Nach Angaben des KfW-Kommunalpanels lag der kommunale Investitionsrückstand 2024 bei 215,7 Milliarden Euro. Das entspricht einem Anstieg um 16 Prozent gegenüber dem Vorjahr. Kommunen tragen rund 70 Prozent der öffentlichen Sachinvestitionen. Zugleich verfügen sie unmittelbar nur über etwa 15 Prozent der Steuern und steuerähnlichen Abgaben.

Kooperation als Beschaffungsmodell

Öffentlich-private Partnerschaften können Kommunen bei Planung, Finanzierung, Bau und Betrieb von Infrastruktur unterstützen.

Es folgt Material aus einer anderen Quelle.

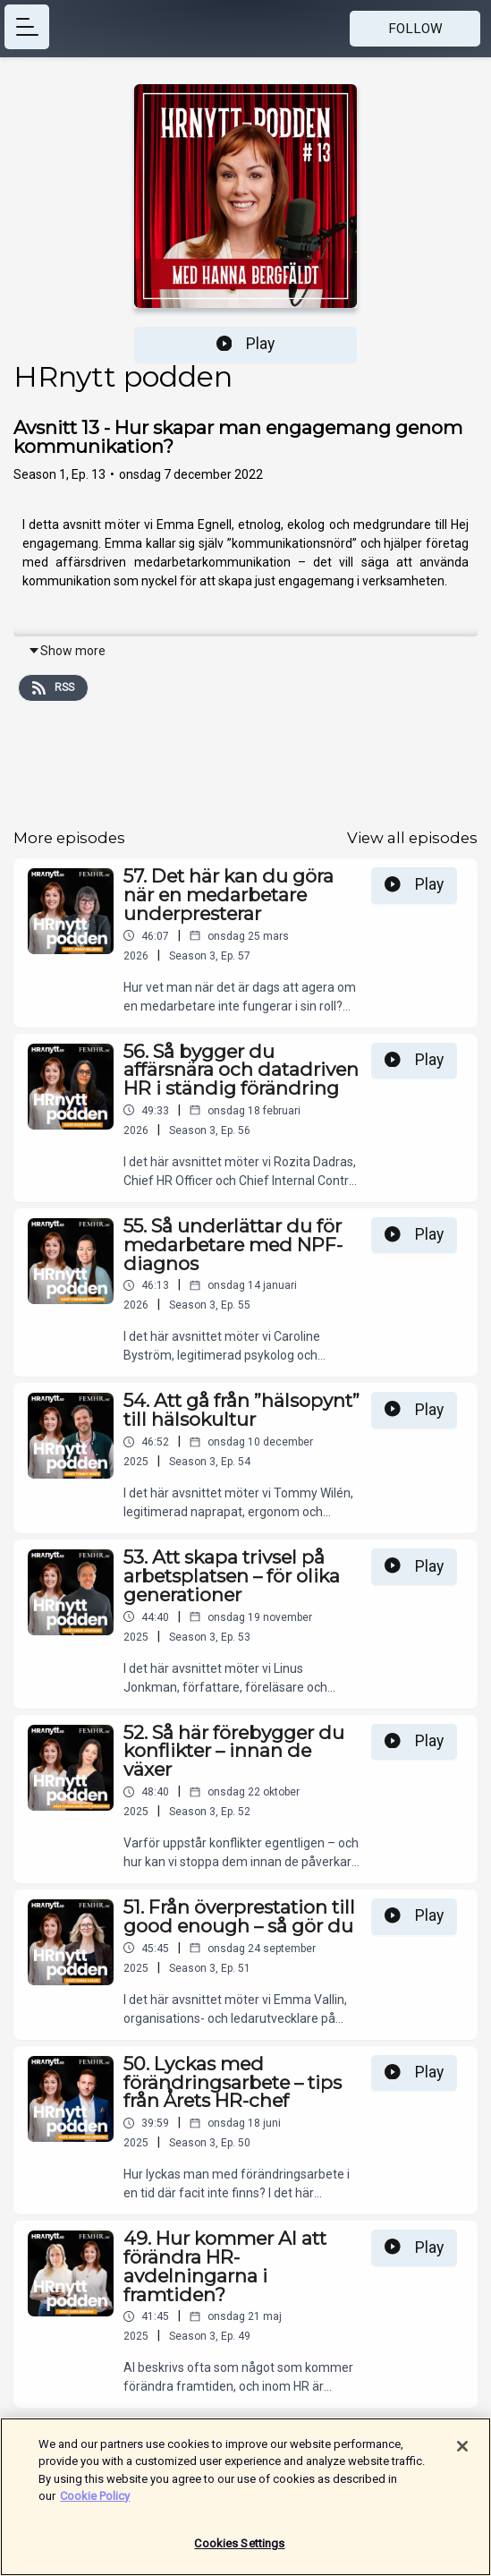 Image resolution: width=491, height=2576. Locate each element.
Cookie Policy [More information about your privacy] (95, 2503)
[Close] (462, 2452)
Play (245, 344)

Dabei verbinden öffentliche Auftraggeber ihre Verantwortung für die Daseinsvorsorge mit technischem Know-how, Umsetzungskapazitäten und Investitionsmitteln privater Partner.

Die Podiumsdiskussion auf der IFAT Munich 2026 behandelt die Frage, welchen Beitrag ÖPP zur Modernisierung kommunaler Infrastruktur leisten können. Grundlage sind unter anderem Ergebnisse einer Studie des Kompetenzzentrums Öffentliche Wirtschaft, Infrastruktur und Daseinsvorsorge. Sie befasst sich mit Potenzialen, Voraussetzungen und Hemmnissen solcher Kooperationsmodelle.

Fachpublikum im Fokus

Die Veranstaltung richtet sich an kommunale Entscheidungsträger, Fachleute aus Kreislaufwirtschaft, Entsorgung, Wasserwirtschaft und öffentlicher Infrastruktur sowie an Interessierte, die sich mit nachhaltigen Lösungen für Kommunen befassen.

An der Diskussion nehmen Michaela Schröder, Geschäftsführerin der GMVA Niederrhein, Dr. Oliver Rottmann, geschäftsführender Vorstand des Kompetenzzentrums Öffentliche Wirtschaft, Infrastruktur und Daseinsvorsorge, Dr. Michael Paul, Konzernbevollmächtigter, Prokurist und Leiter Strategie, Politik und Aufgaben im öffentlichen Interesse der Stadtwerke Köln, sowie Ingo Brohl, Landrat des Kreises Wesel, teil.

Michael Schneider von Remondis moderiert die Diskussion. Das Format sieht Publikumsfragen vor.